Where are pypy's performance achievements *not* visible, but should be?
for example http://shootout.alioth.debian.org/ doesn't say which pypy version is used, what options, doesn't have performance figures for multithreaded/multicore
also benchmarks are kinda small, most of them are not docuemented, and I couldn't find any info if the same python code was used for cpython and pypy (both shootout and speed pypy) or interpreter-specific verions were used, that is each tweaked for best performance given the known tradeoffs for each implementation.further the most standard benchmarks, pystone, etc. completely ignore the fact that real world programs are large and only a few small paths are execured often.
another temp problem with speed pypy is that it's terrubly slow in ff beta. it also occasionally grinds in stable ff and opera, but I guess this can be forgiven for the sake of simplicity / developer effort.
if you google for 'python performance' you don't get a single link to pypy on the first page, as a matter of fact, codespeak is poorly indexed, it took me quite some time to get some of my questions answered with a search. also if you look up 'pypy gc' you get a page on codespeak, but to interpret what the data actually means is so far beyond me.
a good overview is found in the mainling list http://codespeak.net/pipermail/pypy-dev/2010q1/005757.html then again slowspitfire and spambayes bits are outdated by now.
the definitive good thing about pypy is that it's much easier to find out about its inner workings than that of cpython!
hopefully a bit more of end-user stuff get known. let's call it pypy public outreach (feature request)
Sidetracking... one day when pypy jit/gc/etc are all worked out, how hard would it be to use same techniques and most of backends for some unrelated language that doesn't have jit yet, e.g. php?
You know that pypy already has implementations of other languages, right - Scheme, Javascript, Prolog, IO and smallTalk? They aren't integrated with the translated pypy-c, but they show that it is not too difficult to write a runtime for any dynamic language you choose.
Oh I didn't know there were so many, and I mistakenly though that js was a target, not implmented langauge. In any case I read somewhere that js support was retired...
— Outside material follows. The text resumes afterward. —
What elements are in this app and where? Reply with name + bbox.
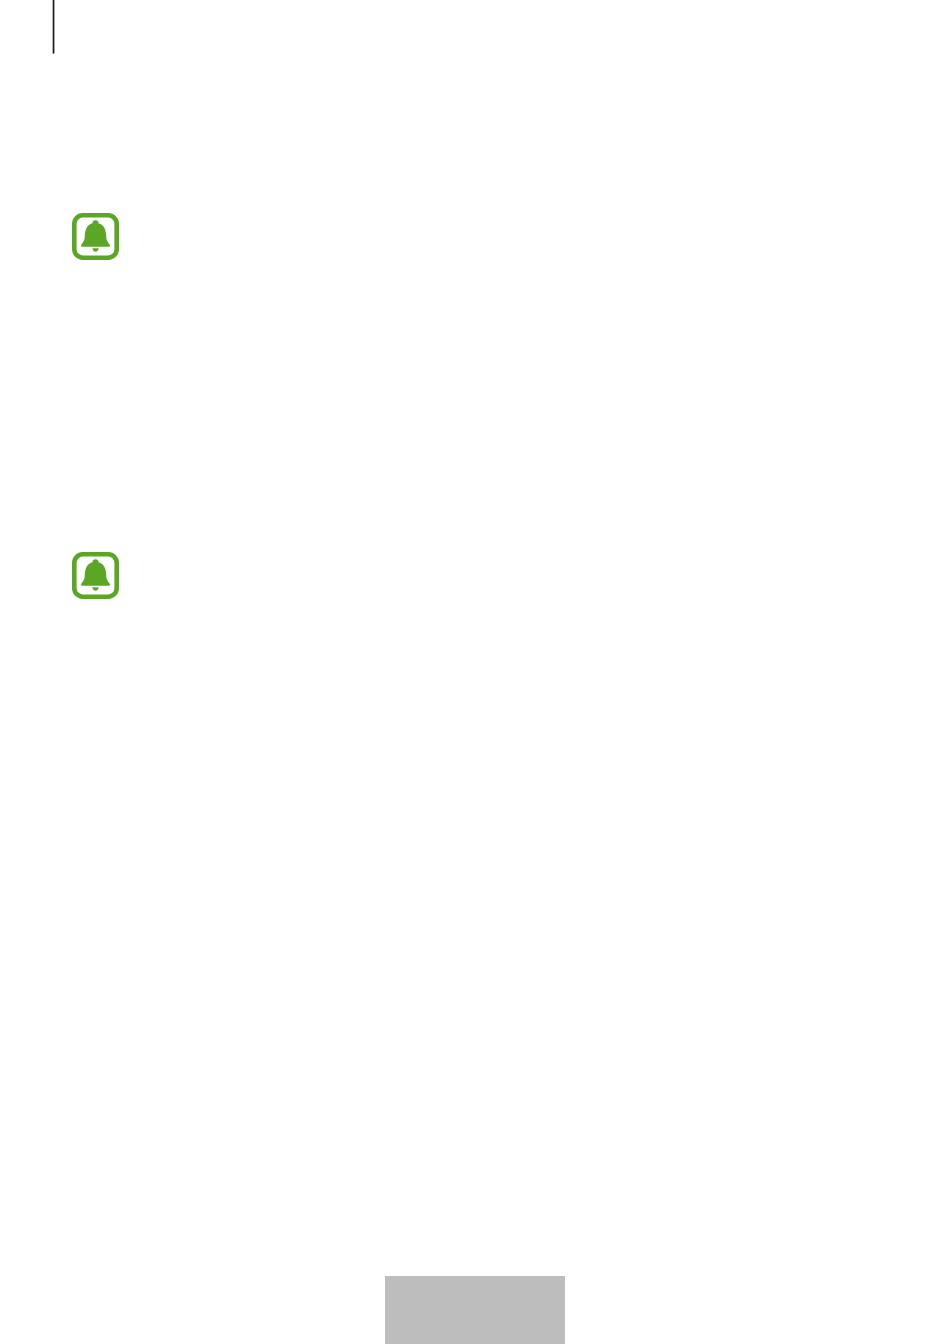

And how hard would it be to marry two dynamic languages, so that modules from one could be used in the other? Or that modules written in rpython could be used in several langs?
It's in the "interesting problems" bucket, and the effort required depends on the level of integration between languages you want. There are several projects already attempting to do decent integration between several languages, besides the approach used on the JVM, there are also GNU Guile, Racket, and Parrot, among others. It might be worth waiting to see how these different projects pan out, before spending a bunch of effort just to be an also-ran in the multi-language runtime market.
However, implementing more languages in rpython has the side-effect of propagating the l * o * p problem: it introduces more and more implementations that then have to be maintained, so good cross-language integration probably belongs /outside/ pypy itself, so existing runtimes can hook into it.
Makes perfect sense, after all any given other language hardly has the same data model as python.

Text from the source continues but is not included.